The judgment of the court below is reversed.

2.(a)

A defendant shall be punished by imprisonment with prison labor for not more than ten months and a fine not exceeding twenty-three million won.

B. The defendant is above.

Reasons

Summary of Grounds for Appeal

The confession of misunderstanding of facts by the defendant is not reliable because it is due to the reliance on D, the prosecution's lectures, seizures and associations, and the confusion of memory.

D The B viewing rooftop claiming that the Defendant provided money is open to the public and is not a place to receive money and valuables. As such, D’s statements as a whole are inconsistent with objective evidence, there is no credibility.

Nevertheless, the lower court erred by misapprehending the fact that the Defendant received total of KRW 12 million from D on seven occasions, such as the list of crimes in attached Form D, based on the confession of the Defendant without credibility and the statement made by D.

Since the year 2016, the Defendant made a total of 12 overseas travels from the Nos. 1 and 3 of the crime sight table Nos. 1 and 2 of the Republic of Korea (hereinafter referred to as the "crime sight table Nos. 1) and around February 2017 (hereinafter referred to as the "crime sight table Nos. 3) are contrary to common sense to demand D money for overseas travel.

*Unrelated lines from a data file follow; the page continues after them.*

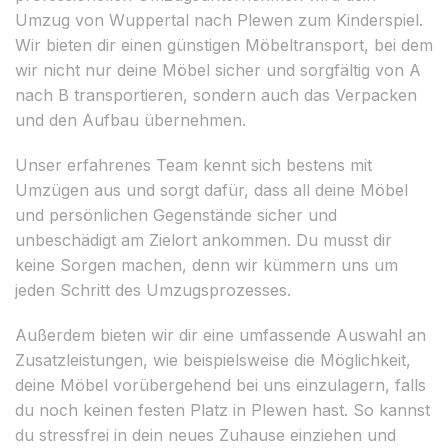
Umzug von Wuppertal nach Plewen zum Kinderspiel.
Wir bieten dir einen günstigen Möbeltransport, bei dem
wir nicht nur deine Möbel sicher und sorgfältig von A
nach B transportieren, sondern auch das Verpacken
und den Aufbau übernehmen.
Unser erfahrenes Team kennt sich bestens mit
Umzügen aus und sorgt dafür, dass all deine Möbel
und persönlichen Gegenstände sicher und
unbeschädigt am Zielort ankommen. Du musst dir
keine Sorgen machen, denn wir kümmern uns um
jeden Schritt des Umzugsprozesses.
Außerdem bieten wir dir eine umfassende Auswahl an
Zusatzleistungen, wie beispielsweise die Möglichkeit,
deine Möbel vorübergehend bei uns einzulagern, falls
du noch keinen festen Platz in Plewen hast. So kannst
du stressfrei in dein neues Zuhause einziehen und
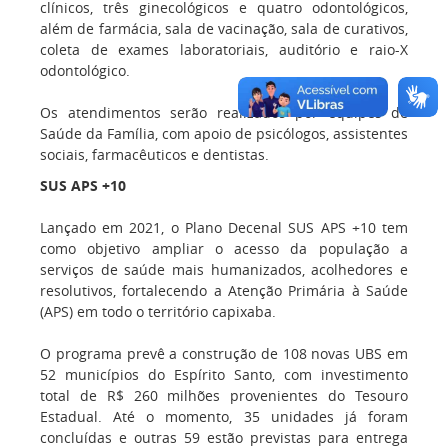
clínicos, três ginecológicos e quatro odontológicos,
além de farmácia, sala de vacinação, sala de curativos,
coleta de exames laboratoriais, auditório e raio-X
odontológico.
Os atendimentos serão realizados por equipes de
Saúde da Família, com apoio de psicólogos, assistentes
sociais, farmacêuticos e dentistas.
SUS APS +10
Lançado em 2021, o Plano Decenal SUS APS +10 tem
como objetivo ampliar o acesso da população a
serviços de saúde mais humanizados, acolhedores e
resolutivos, fortalecendo a Atenção Primária à Saúde
(APS) em todo o território capixaba.
O programa prevê a construção de 108 novas UBS em
52 municípios do Espírito Santo, com investimento
total de R$ 260 milhões provenientes do Tesouro
Estadual. Até o momento, 35 unidades já foram
concluídas e outras 59 estão previstas para entrega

In particular, in the case of around February 2017 (crime Nos. 3), in light of the content of the message sent and received between the Defendant and D around that time, it cannot be said that the Defendant met D prior to departure of the Philippines.

The Defendant first received KRW 2 million in the investigation agency as dental treatment expenses, and later made a statement that he received the amount of KRW 2 million as dental treatment expenses. This is due to an error based on a coercive investigation and does not actually receive money.

Since dental treatment that the defendant received around March 2017 to April 201 is in full part, it goes against common sense that the defendant received five million won as the name of dental treatment around that time.

Since the Gangwon-do travel expenses in No. 5 [S. travel expenses] was withdrawn from the employees, the defendant cannot be considered to have received KRW 1 million from D for the travel expenses of employees in Gangwon-do.